Shipped by train all the way from its builder, American LaFrance in Elmira, NY, the Mountain View Register-Leader proclaimed on May 16, 1924 that the "big American LaFrance fire engine" had arrived and "fully demonstrated its desirability" in a slew of tests, including a 62 mile per hour speed run — quite fast for the 1920s. "Mountain View" was emblazoned on its hood in the same fine gold paint that also formed its ornate pinstripes. "The appearance is very fine as well as the workmanship," the newspaper reported.

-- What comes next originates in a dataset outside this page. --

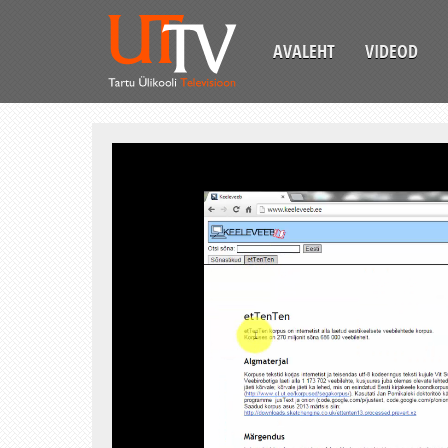
AVALEHT
VIDEOD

It wasn't just pretty — its engine-driven water pump could pressurize five fire nozzles at once, a huge upgrade from the city's old 1917 Model T fire engine, which had no pump at all, just two water tanks that were pressurized by a chemical additive. Many lost fire battles were blamed on a lack of water pressure.

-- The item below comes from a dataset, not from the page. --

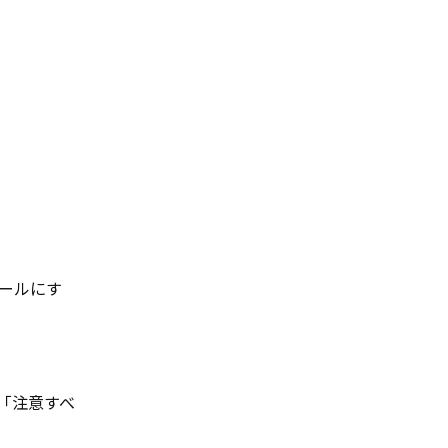
ールにす
「注意すべ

For what was then a small town of around 2,000 people, the truck's $10,500 cost was a huge expense for Mountain View's residents, but considered entirely justified when a fire could do $40,000 worth of damage, like the blaze at the Foothill Cannery warehouse on Front Street did in 1928.
Thanks to the new fire engine and fire chief John H. Mockbee's training of the city's volunteer firefighters every evening to use it, the newspaper proclaimed that "buildings in our town will be safer from fire loss than anywhere in Santa Clara County" and "there is no reason why the property owners of the town should not have a very substantial reduction in insurance rates."

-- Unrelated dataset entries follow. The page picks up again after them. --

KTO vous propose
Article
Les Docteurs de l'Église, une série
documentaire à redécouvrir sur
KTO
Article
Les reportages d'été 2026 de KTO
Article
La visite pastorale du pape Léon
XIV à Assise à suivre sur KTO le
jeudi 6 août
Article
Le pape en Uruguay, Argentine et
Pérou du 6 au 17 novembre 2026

"All that is required now to prove to the wide world that Mountain View is prepared to put out fires on short notice, plain or fancy, is for some public spirited citizen to start a fire and let us see what we may see."
That fire came the next month when the three-story brick warehouse of the Prune and Apricot Association caught fire. The American LaFrance was dispatched and put down the flames with relative ease. The truck was the pride of Mountain View's fire department for many years — firefighter Damon Norvelle said he believes it was used well into the 1950s, retiring to a second life at a small fire department on Lake Tahoe. The city got it back in the late 1970s.
For several decades the "big American LaFrance" has sat in disrepair in a city storage yard under a tarp, largely forgotten. A fundraising effort in 1987 to restore it to its former glory had failed, Norvelle said.
There's now renewed interest in restoring the LaFrance, and public works director Mike Fuller has gotten involved. Norvelle said the desire of those involved is to hire experienced restorer Andy Swift for the job. Even American LaFrance itself has hired him to do restoration work on their own trucks. (The company ceased operations last month after building fire trucks for over a century.)
Norvelle said Swift, who has a shop in Maine, knows how to procure or reproduce its missing and worn parts and even uses the correct paint for the era — minus the lead, of course. The $170,000 estimated cost isn't cheap, but Norvelle said the department hopes to begin a fundraising effort soon so the project does not impact the city budget.
"There's not many people that want to break their knuckles and restore this stuff," Norvelle said. "I have people (in the fire department) who would be interested in the upkeep and seeing it done. The whole department would be happy then. We only have limited tools for fabrication."
He pointed out a missing piece at the rear of the body to the Voice. "That guy back in Maine knows what goes here. I'd like to see it done right," he said.
In its current state, the old fire engine appears a bit rusty, with most of its parts on hand but some removed and others stowed away to prevent theft, such as its signature bell and massive brass radiator. The 14-liter, in-line six-cylinder engine, which once made 100 horsepower, is hard to miss, as is the water pump under the driver's seat so the truck could be easily maneuvered up to a fire hydrant. Sitting amongst modern city vehicles and equipment, its swooping fenders and fine metalwork evoke a whole different era.
Norvelle says firefighters would prefer to not try to restore the fire engine themselves, as it's just too fine an antique. And restoring the city's 1917 Model T fire truck on a budget of only $700 a month has taken decades for firefighters in their spare time.
The LaFrance is the city's first effective fire engine and the sort of vehicle that wealthy collectors of the finest vintage cars have proudly shown off. And it belongs to the taxpayers of the city of Mountain View. Norvelle and other firefighters say they believe residents deserve to have it restored.